I needed a swift kick in the bum the other day feeling all sorts of sorry for myself and lost in the confusion of decisions and circumstances. So I scrolled through the photos on my phone looking for a little happiness. And I found it.

It was so neat looking through all the images of the year thus far and I felt overwhelmingly grateful for this life we're living and the husband and children I have. I find it just so easy to scroll through other people's instagram feeds (my social media weapon of choice) and just slowly creep into despair about how little I'm doing or how dull my images are or how I can never for the life of me think up a clever caption for my own photos. Comparison is the thief of joy. And you should never compare your behind the scenes to someone else's highlight reel. And all that. Not that you should air all your dirty laundry either, too much keepin' it real is just too much. Sharing the good is good and it helps, at least for me, keep my life in some perspective. I've got four wonderfully amazing kids who I genuinely think rock their socks. My husband is working incredibly hard and is such an example to me and my children. I am so lucky and should thank my lucky stars (and God) every single second of every single day that I get to spend as much time as I do with these awesome people. We live in a pretty incredible city with good restaurants, cool local haunts, lots of parks and outdoor spaces to roam around, and humidity. Wait a sec, that last one isn't really something I count as a blessing really, but it will help me appreciate the not humid places all the more. And that's keeping things in perspective.

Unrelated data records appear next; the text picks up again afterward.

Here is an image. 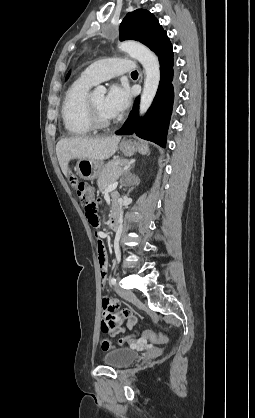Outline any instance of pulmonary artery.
I'll return each mask as SVG.
<instances>
[{"label": "pulmonary artery", "instance_id": "pulmonary-artery-1", "mask_svg": "<svg viewBox=\"0 0 255 418\" xmlns=\"http://www.w3.org/2000/svg\"><path fill=\"white\" fill-rule=\"evenodd\" d=\"M135 62L126 58H109L97 61L87 67L82 76L93 84L114 76L135 70Z\"/></svg>", "mask_w": 255, "mask_h": 418}]
</instances>
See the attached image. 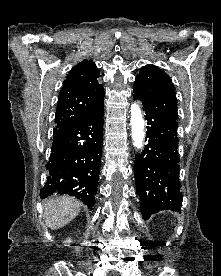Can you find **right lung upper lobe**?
<instances>
[{
  "instance_id": "right-lung-upper-lobe-1",
  "label": "right lung upper lobe",
  "mask_w": 221,
  "mask_h": 276,
  "mask_svg": "<svg viewBox=\"0 0 221 276\" xmlns=\"http://www.w3.org/2000/svg\"><path fill=\"white\" fill-rule=\"evenodd\" d=\"M98 78L92 61L84 60L72 68L59 93L54 131L84 121L104 104V89Z\"/></svg>"
}]
</instances>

That very same day as needing the bum-kick, my husband also explained some much needed truths about myself. Things I knew but needed to have explained to me in such a way that would not send me either into a rage or a panic and he did so beautifully. This then led to the scrolling and the gratitude and the glow of past remembrances, the joy of our present, and the excitement for our future. I want to do just about everything, as evident from my constant inconsistencies in writing. I want to quilt, and cross stitch, and write, and photograph, and inspire, and lead, and follow, and mother, and wife, and live fully, and live simply. I want all these things pretty much all the time. Which is impossible. I can't do everything all at once. No one can. 


Taking stock is never easy, especially when my tendencies are prone to wallow in self-pity and misery. Sometimes that's a really nice indulgent place to dwell for a time, because I do think self-reflection can help. But my time was up. Giving over fully, completely, totally to these types of feelings allow for bitterness, resentment, and hollowness to take root and eventually consume all that is good and humble. That feels quite dramatic. But in the moments the very real, raw, unabashed moments when I feel these feelings, it feels an awful lot like descending into a cave, experiencing total darkness or being swallowed by a black hole. Luckily, stars, in their multitude, lighten and guide in darkness and there is no pit so deep that the Savior of the world cannot get to me (or you for that matter). And all I needed was a little perspective.